1 En toen de sabbat voorbijgegaan was, hadden Maria Magdalena, Maria, de moeder van Jakobus, en Salome specerijen gekocht om Hem te gaan zalven.
2 En heel vroeg op de eerste dag van de week kwamen zij bij het graf, toen de zon opging.
3 En zij zeiden tegen elkaar: Wie zal voor ons de steen van de ingang van het graf wegrollen?
4 En toen zij opkeken, zagen zij dat de steen weggerold was, want hij was heel groot.
5 En toen zij het graf ingegaan waren, zagen zij aan de rechterzijde een jongeman zitten, gekleed in een wit, lang gewaad, en zij waren ontdaan.
6 Maar hij zei tegen hen: Wees niet ontdaan. U zoekt Jezus de Nazarener, de Gekruisigde. Hij is opgewekt! Hij is hier niet; zie de plaats waar ze Hem gelegd hadden.
7 Maar ga heen, zeg tegen Zijn discipelen, en Petrus, dat Hij u voorgaat naar Galilea; daar zult u Hem zien, zoals Hij u gezegd heeft.
8 En zij gingen haastig naar buiten en vluchtten bij het graf vandaan, want beving en ontsteltenis had hen aangegrepen; en zij zeiden tegen niemand iets, want zij waren bevreesd.
9 En toen Jezus opgestaan was, 's morgens vroeg op de eerste dag van de week, verscheen Hij eerst aan Maria Magdalena, uit wie Hij zeven demonen uitgedreven had.
10 Die ging heen en berichtte het aan hen die bij Hem geweest waren, die treurden en huilden.
11 En toen die hoorden dat Hij leefde en door haar gezien was, geloofden zij het niet.

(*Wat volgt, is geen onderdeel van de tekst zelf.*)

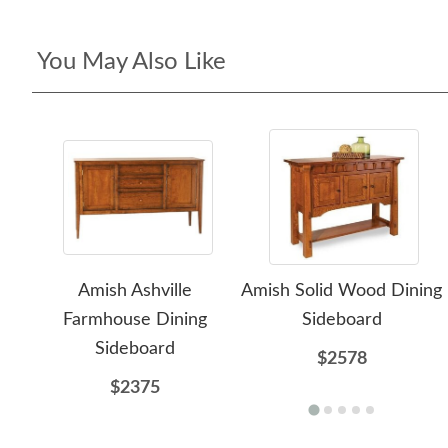
You May Also Like
Amish Ashville
Amish Solid Wood Dining
Farmhouse Dining
Sideboard
Sideboard
$2578
$2375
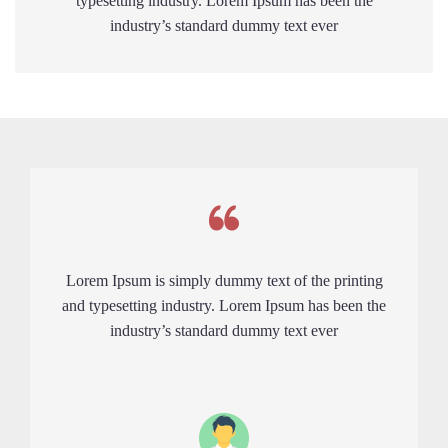
typesetting industry. Lorem Ipsum has been the
industry’s standard dummy text ever
Lorem Ipsum is simply dummy text of the printing
and typesetting industry. Lorem Ipsum has been the
industry’s standard dummy text ever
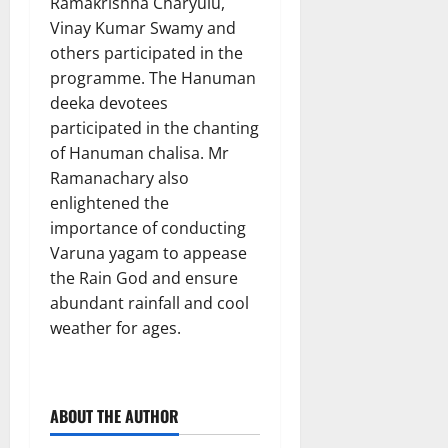
Ramakrishna Charyulu,
Vinay Kumar Swamy and
others participated in the
programme. The Hanuman
deeka devotees
participated in the chanting
of Hanuman chalisa. Mr
Ramanachary also
enlightened the
importance of conducting
Varuna yagam to appease
the Rain God and ensure
abundant rainfall and cool
weather for ages.
ABOUT THE AUTHOR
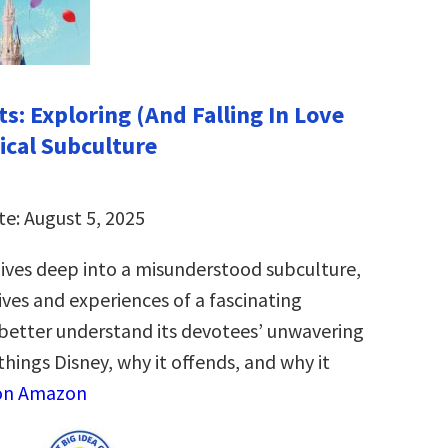
s: Exploring (And Falling In Love
ical Subculture
te: August 5, 2025
ives deep into a misunderstood subculture,
ives and experiences of a fascinating
etter understand its devotees’ unwavering
 things Disney, why it offends, and why it
on Amazon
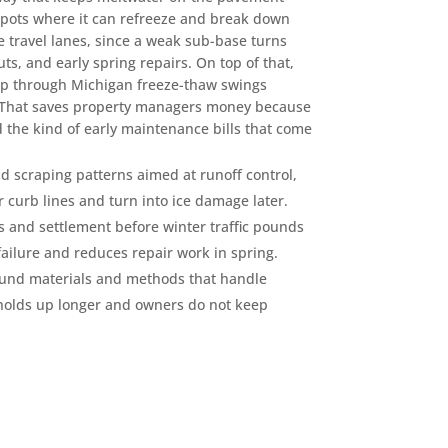
spots where it can refreeze and break down
 travel lanes, since a weak sub-base turns
ts, and early spring repairs. On top of that,
 up through Michigan freeze-thaw swings
. That saves property managers money because
 the kind of early maintenance bills that come
scraping patterns aimed at runoff control,
or curb lines and turn into ice damage later.
s and settlement before winter traffic pounds
ailure and reduces repair work in spring.
ound materials and methods that handle
 holds up longer and owners do not keep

12 En daarna is Hij in een andere gedaante geopenbaard aan twee van hen, terwijl zij wandelden en naar het veld gingen.
13 Ook zij gingen het aan de anderen berichten; maar zij geloofden ook hen niet.
14 Later is Hij geopenbaard aan de elf, terwijl zij aanlagen, en Hij verweet hun hun ongeloof en hardheid van hart, omdat zij hen niet geloofd hadden die Hem gezien hadden nadat Hij opgewekt was.